| WHAT TO WORK ON |
Omit every picture and return the rest of the data unaltered.

| PROVIDED INFORMATION |
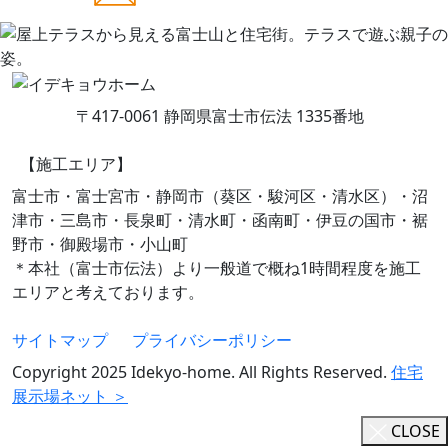
〒417-0061 静岡県富士市伝法 1335番地
【施工エリア】
富士市・富士宮市・静岡市（葵区・駿河区・清水区）・沼
津市・三島市・長泉町・清水町・函南町・伊豆の国市・裾
野市・御殿場市・小山町
＊本社（富士市伝法）より一般道で概ね1時間程度を施工
エリアと考えております。
サイトマップ
プライバシーポリシー
Copyright 2025 Idekyo-home. All Rights Reserved.
住宅
展示場ネット ＞
CLOSE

| TASK RESULT |
〒417-0061 静岡県富士市伝法 1335番地
【施工エリア】
富士市・富士宮市・静岡市（葵区・駿河区・清水区）・沼
津市・三島市・長泉町・清水町・函南町・伊豆の国市・裾
野市・御殿場市・小山町
＊本社（富士市伝法）より一般道で概ね1時間程度を施工
エリアと考えております。
サイトマップ
プライバシーポリシー
Copyright 2025 Idekyo-home. All Rights Reserved.
住宅
展示場ネット ＞
CLOSE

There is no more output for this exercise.